Leader Election
在分布式计算中,leader election是指定一个任务的组织者在几台计算机(节点)之间分配的过程。 在任务开始之前,所有网络节点都不知道哪个节点将作为任务的“领导者”或协调者。 然而,在执行了leader election算法之后,整个网络中的每个节点识别出一个特定的唯一节点作为任务负责人。
Curator的相关文档中强烈建议我们实现LeaderSelectorListenerAdapter接口,以应对connection loss和session expired的情况。
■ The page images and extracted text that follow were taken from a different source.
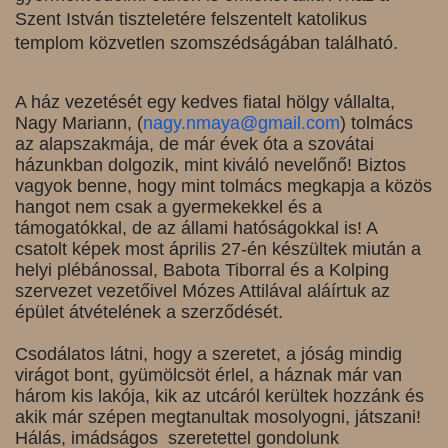
Szent István tiszteletére felszentelt katolikus
templom közvetlen szomszédságában található.
A ház vezetését egy kedves fiatal hölgy vállalta,
Nagy Mariann, (
nagy.nmaya@gmail.com
) tolmács
az alapszakmája, de már évek óta a szovátai
házunkban dolgozik, mint kiváló nevelőnő! Biztos
vagyok benne, hogy mint tolmács megkapja a közös
hangot nem csak a gyermekekkel és a
támogatókkal, de az állami hatóságokkal is! A
csatolt képek most április 27-én készültek miután a
helyi plébánossal, Babota Tiborral és a Kolping
szervezet vezetőivel Mózes Attilával aláírtuk az
épület átvételének a szerződését.
Csodálatos látni, hogy a szeretet, a jóság mindig
virágot bont, gyümölcsöt érlel, a háznak már van
három kis lakója, kik az utcáról kerültek hozzánk és
akik már szépen megtanultak mosolyogni, játszani!
Hálás, imádságos szeretettel gondolunk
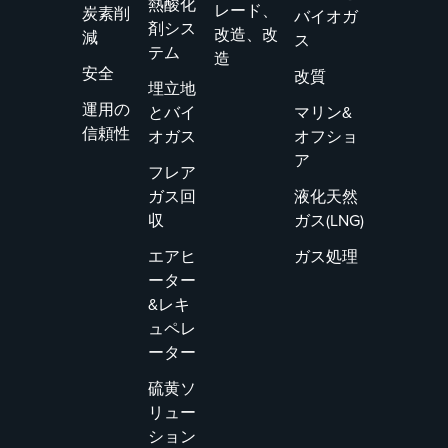
熱酸化
レード、
炭素削
バイオガ
剤シス
改造、改
減
ス
テム
造
安全
改質
埋立地
運用の
とバイ
マリン&
信頼性
オガス
オフショ
ア
フレア
ガス回
液化天然
収
ガス(LNG)
エアヒ
ガス処理
ーター
&レキ
ュペレ
ーター
硫黄ソ
リュー
ション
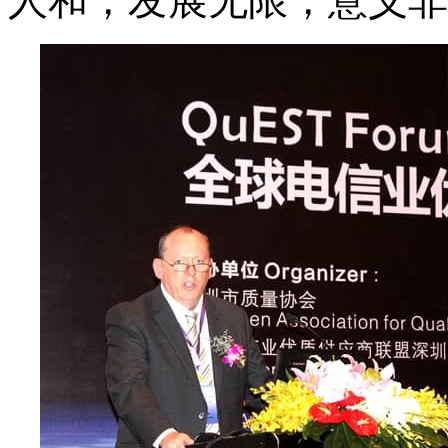
人和，发展无限，意义非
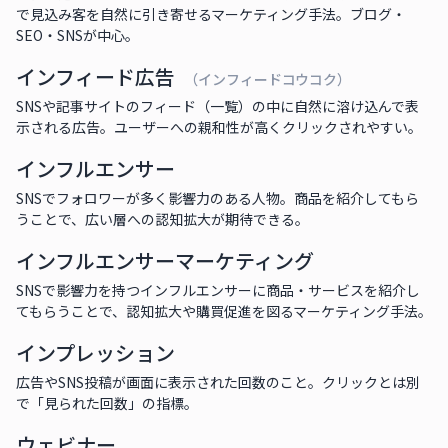
で見込み客を自然に引き寄せるマーケティング手法。ブログ・
SEO・SNSが中心。
インフィード広告
（インフィードコウコク）
SNSや記事サイトのフィード（一覧）の中に自然に溶け込んで表
示される広告。ユーザーへの親和性が高くクリックされやすい。
インフルエンサー
SNSでフォロワーが多く影響力のある人物。商品を紹介してもら
うことで、広い層への認知拡大が期待できる。
インフルエンサーマーケティング
SNSで影響力を持つインフルエンサーに商品・サービスを紹介し
てもらうことで、認知拡大や購買促進を図るマーケティング手法。
インプレッション
広告やSNS投稿が画面に表示された回数のこと。クリックとは別
で「見られた回数」の指標。
ウェビナー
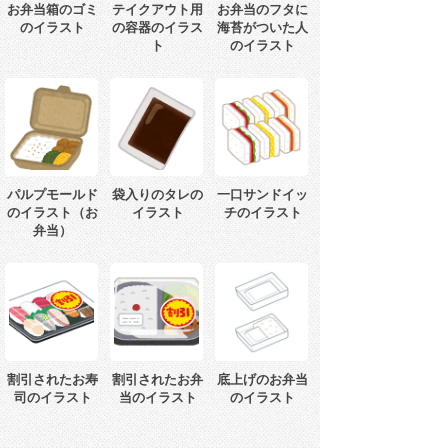
お弁当箱のゴミ
テイクアウト用
お弁当のフタに
のイラスト
の容器のイラス
海苔がついた人
ト
のイラスト
パルプモールド
袋入りのタレの
一口サンドイッ
のイラスト（お
イラスト
チのイラスト
弁当）
割引されたお寿
割引されたお弁
底上げのお弁当
司のイラスト
当のイラスト
のイラスト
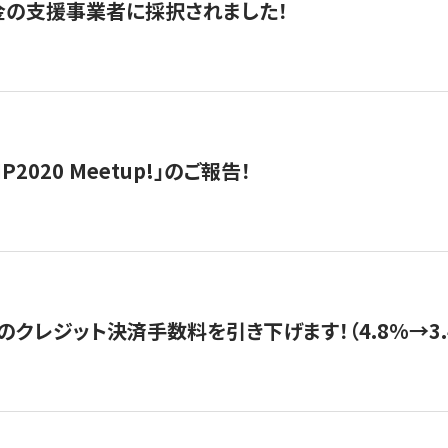
金の支援事業者に採択されました！
IP2020 Meetup!」のご報告！
のクレジット決済手数料を引き下げます！（4.8%→3.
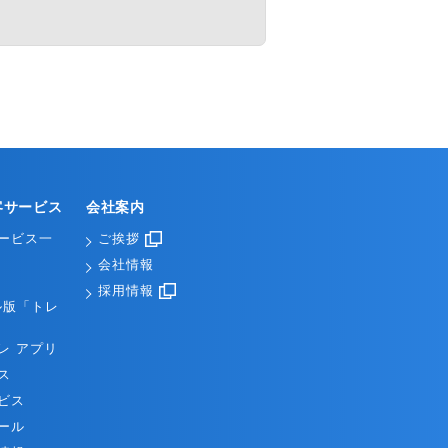
客サービス
会社案内
ービス一
ご挨拶
会社情報
採用情報
ル版「トレ
レ アプリ
ス
ビス
ール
对于以上的两种状态都会抛出CancelLeadershipException,使得LeaderSelector实例尝试去中断和cancel正在执行takeLeadership
方法的线程。
下面是5个节点抢夺leader的示例:
/**
* @author Zhao Junjian
*/
public class LeaderElectionTest {
private static final Random RANDOM = new SecureRandom();
private static final String LEADER_PATH = "/prontera/leader";
private static final String CONNECTION_STR = "localhost:2181,localhost:2182,localhost:2183";
public static void main(String[] args) throws IOException {
final int nThreads = 5;
final ExecutorService pool = Executors.newFixedThreadPool(nThreads);
final Deque<CuratorFramework> clientList = Lists.newLinkedList();
final Deque<LeaderCompetition> selectorList = Lists.newLinkedList();
try {
for (int i = 0; i < nThreads; i++) {
int finalI = i;
pool.execute(() -> {
final CuratorFramework client = CuratorFrameworkFactory.newClient(CONNECTION_STR, new ExponentialBackoffRetry(800, 3));
final LeaderCompetition selector = new LeaderCompetition(client, LEADER_PATH, "Client#" + finalI);
clientList.addLast(client);
selectorList.addLast(selector);
client.start();
selector.start();
});
}
// 输入空行结束,一定要在main方法中才有效
new BufferedReader(new InputStreamReader(System.in)).readLine();
} finally {
for (LeaderCompetition s : selectorList) {
CloseableUtils.closeQuietly(s);
}
for (CuratorFramework c : clientList) {
CloseableUtils.closeQuietly(c);
}
pool.shutdown();
}
}
private static final class LeaderCompetition extends LeaderSelectorListenerAdapter implements Closeable {
/**
* selector's name
*/
private final String name;
/**
* selector instance
*/
private final LeaderSelector selector;
private LeaderCompetition(CuratorFramework client, String leaderPath, String name) {
this.name = name;
selector = new LeaderSelector(client, leaderPath, this);
// 行使完leader的权力之后再次参与竞选
selector.autoRequeue();
}
public void start() {
selector.start();
}
/**
* 注意这是{@link Closeable}的方法
*/
@Override
public void close() throws IOException {
selector.close();
}
/**
* 只要从该方法退出,则说明放弃了leader的权力,并重新进行选举
*/
@Override
public void takeLeadership(CuratorFramework client) throws Exception {
try {
System.out.println(name + " has acquired leadership.");
TimeUnit.MILLISECONDS.sleep(700);
// throw new CancelLeadershipException(name);
// KillSession.kill(client.getZookeeperClient().getZooKeeper(), LEADER_PATH);
// System.out.println(name + " session过期");
System.out.println(name + " print " + UUID.randomUUID());
//TimeUnit.MILLISECONDS.sleep(700);
} catch (Exception e) {
e.printStackTrace();
}
}
}
}
Shared Reentrant Lock
完全的分布式锁是全局同步的,意味着在任何一个时刻不会有两个客户端拥有同一把锁。
对于分布式锁我们需要考虑的一点是,如果在获取锁成功后且在释放锁之前,因为各种各样的原因,导致session expired从而使得该节点在毫不知情的情况下失去了锁,那么此时该怎么处理呢?在获取锁后出现的connection loss和session expired的情况都直接如leader election采用无差别抛出异常的处理方式。
我们划分一下:
- 如果是计算类的逻辑,那么直接舍弃其结果,不予返回。
- 如果是需要操作数据库但并不涉及调用其他服务接口的,抛出异常使得Spring自动回滚该事务。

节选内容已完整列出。